▶ **What is expected**: State how many lines of the records include the word "dans"; the reply is that number alone.

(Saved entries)
◆ ◆ ◆ ◆ ◆

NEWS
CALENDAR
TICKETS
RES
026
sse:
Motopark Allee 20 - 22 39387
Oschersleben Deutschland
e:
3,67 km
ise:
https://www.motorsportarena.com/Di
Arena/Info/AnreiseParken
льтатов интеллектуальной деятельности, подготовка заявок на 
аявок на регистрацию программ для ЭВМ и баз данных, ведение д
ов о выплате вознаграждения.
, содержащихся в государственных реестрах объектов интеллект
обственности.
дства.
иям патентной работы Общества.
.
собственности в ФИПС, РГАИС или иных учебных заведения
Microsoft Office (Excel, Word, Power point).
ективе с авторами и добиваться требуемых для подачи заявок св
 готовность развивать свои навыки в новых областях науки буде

◆ ◆ ◆ ◆ ◆

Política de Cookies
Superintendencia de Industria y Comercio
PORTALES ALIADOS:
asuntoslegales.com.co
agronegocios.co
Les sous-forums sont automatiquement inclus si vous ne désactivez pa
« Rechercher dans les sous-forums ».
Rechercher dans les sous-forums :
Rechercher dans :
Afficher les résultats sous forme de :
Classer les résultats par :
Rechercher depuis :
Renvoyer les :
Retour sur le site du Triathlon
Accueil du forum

◆ ◆ ◆ ◆ ◆

▶ **Answer box**: 3